Ecosyste.ms: Awesome

An open API service indexing awesome lists of open source software.

Awesome Lists | Featured Topics | Projects

https://github.com/worldhealthorganization/covid-data-registry

Data registry, data schemas, and schema validators for COVID-19 case counts data sources.
https://github.com/worldhealthorganization/covid-data-registry

case-counts covid19 data-registry eios

Last synced: about 2 months ago
JSON representation

Data registry, data schemas, and schema validators for COVID-19 case counts data sources.

Awesome Lists containing this project

README

        

# covid-data-registry

This repository contains a data registry, data schemas, and schema validators for COVID-19 case counts data sources.

## Registry File

The registry is constructed using a yaml file, `registry.yml` in the root of the repository. The structure of the registry file has a root key `sources`, under which a listing of repositories grouped by data type is provided.

In this COVID-19 registry, for example, we currently only have sources of type `case-counts`. We provide a `description` and a listing of `repos`, one for each source.

```yaml
sources:
-
type: case-counts
description: Daily cumulative case and death counts at different levels of geographic resolution
repos:
- https://github.com/WorldHealthOrganization/xform-covid-casecount-jhu
- https://github.com/WorldHealthOrganization/xform-covid-casecount-ecdc
- https://github.com/WorldHealthOrganization/xform-covid-casecount-who
- https://github.com/WorldHealthOrganization/xform-covid-casecount-wom
```

## Registry Document

Each of the data source repositories contains its own yaml file with additional metadata about the source.

A GitHub Action in this registry repository runs daily (defined [here](https://github.com/WorldHealthOrganization/covid-data-registry/blob/master/.github/workflows/make_docs.yml)) and produces a markdown document listing all of the sources and associated metadata, which is placed in the `docs` directory, [here](https://github.com/WorldHealthOrganization/covid-data-registry/blob/master/docs/registry.md).

See the [README](scripts/make-docs/README.md) in [scripts/make-docs](scripts/make-docs) for details on generating the registry markdown file.

## Schemas

Schemas for the data types of sources in the registry are also stored in this registry repository in the `schemas` directory. The general assumption is that data sources will store final output data as csv files in the data source repositories, and the schema definitions in this registry are built to validate csv files.

The csv schemas are defined and validated using the [csv-schema-py](https://github.com/pcstout/csv-schema-py) package. The README in that repository provides information about how to define a schema.

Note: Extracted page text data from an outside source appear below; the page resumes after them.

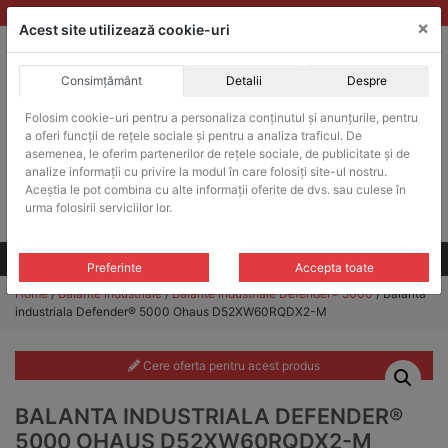
Skip
vanzari@balante-ohaus.ro
|
Infinitrade Romania
×
to
Acest site utilizează cookie-uri
content
Consimțământ
Detalii
Despre
ACHIZITII PUBLICE
Folosim cookie-uri pentru a personaliza conținutul și anunțurile, pentru
Produsele pot fi achizitionate si in sistemul SEAP / SICAP
a oferi funcții de rețele sociale și pentru a analiza traficul. De
Products
asemenea, le oferim partenerilor de rețele sociale, de publicitate și de
search
CAUTARE
analize informații cu privire la modul în care folosiți site-ul nostru.
Aceștia le pot combina cu alte informații oferite de dvs. sau culese în
urma folosirii serviciilor lor.
Cere-ne oferta!
Toate produsele
CONTACT
Preferinte
Accepta toate
Home
/
Balante industriale
/
Balante industriale Defender® 5000
/ Balanta
industriala Defender® 5000 Ohaus D52XW60RQDX2-M
Cere oferta pentru acest produs
BALANTA INDUSTRIALA DEFENDER®
5000 OHAUS D52XW60RQDX2-M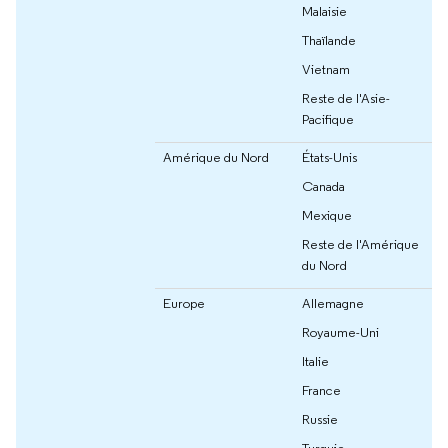
Malaisie
Thaïlande
Vietnam
Reste de l'Asie-
Pacifique
Amérique du Nord
États-Unis
Canada
Mexique
Reste de l'Amérique
du Nord
Europe
Allemagne
Royaume-Uni
Italie
France
Russie
Turquie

An underlying assumption about the use of this data registry framework is that data is collected at different levels of national or subnational administrative levels, with levels defined as follows:

- global: data pertaining to the entire world
- continents: data pertaining to each continent
- who_regions: data pertaining to each WHO Region
- admin0: data pertaining to national-level boundaries (countries/territories)
- admin1: data pertaining to subnational-level boundaries (states/provinces within countries/territories)
- admin2: data pertaining to data pertaining to a second level of sub-national boundaries (counties within states, etc.)

A different data schema can be provided for each administrative level.

As an example, for case counts, we define a schema for admin0 data as follows:

```
{
"name": "Admin0 Case Counts",
"description": "",
"filename": {
"regex": ".+(\\.csv)$"
},
"columns": [
{
"type": "enum",
"name": "admin0_code",
"required": true,
"null_or_empty": false,
"values": [
"AF",
"AX",
... (continued list of acceptable country codes)
]
},
{
"type": "string",
"name": "date",
"required": true,
"null_or_empty": false,
"regex": "^([0-9]{4})(-)(1[0-2]|0[1-9])\\2(3[01]|0[1-9]|[12][0-9])$",
"min": 10,
"max": 10
},
{
"type": "integer",
"name": "cases",
"required": true,
"null_or_empty": true,
"regex": null,
"min": 0,
"max": null
},
{
"type": "integer",
"name": "deaths",
"required": true,
"null_or_empty": true,
"regex": null,
"min": 0,
"max": null
}
]
}
```

The actual file is available [here](https://github.com/WorldHealthOrganization/covid-data-registry/blob/master/schemas/case-counts/admin0/v1/admin0.json).

This schema requires the following 4 columns to exist in the data:

- admin0_code: the country code, which cannot be empty, and must be one of the listed values
- date: a valid date string of the format yyyy-mm-dd
- cases: a non-negative number of cumulative cases (cumulative is not validatable)
- deaths: a non-negative number of cumulative deaths (cumulative is not validatable)

Validating sources against well-defined schemas helps ensure that applications which will ingest the data can always expect data in a uniform format.

## Creating a New Registry

To create a new registry for another project, this repository can be cloned and modified for the new purpose. Simply clone the repository, update the `registry.yml` file, and the schemas in the `schema` directory.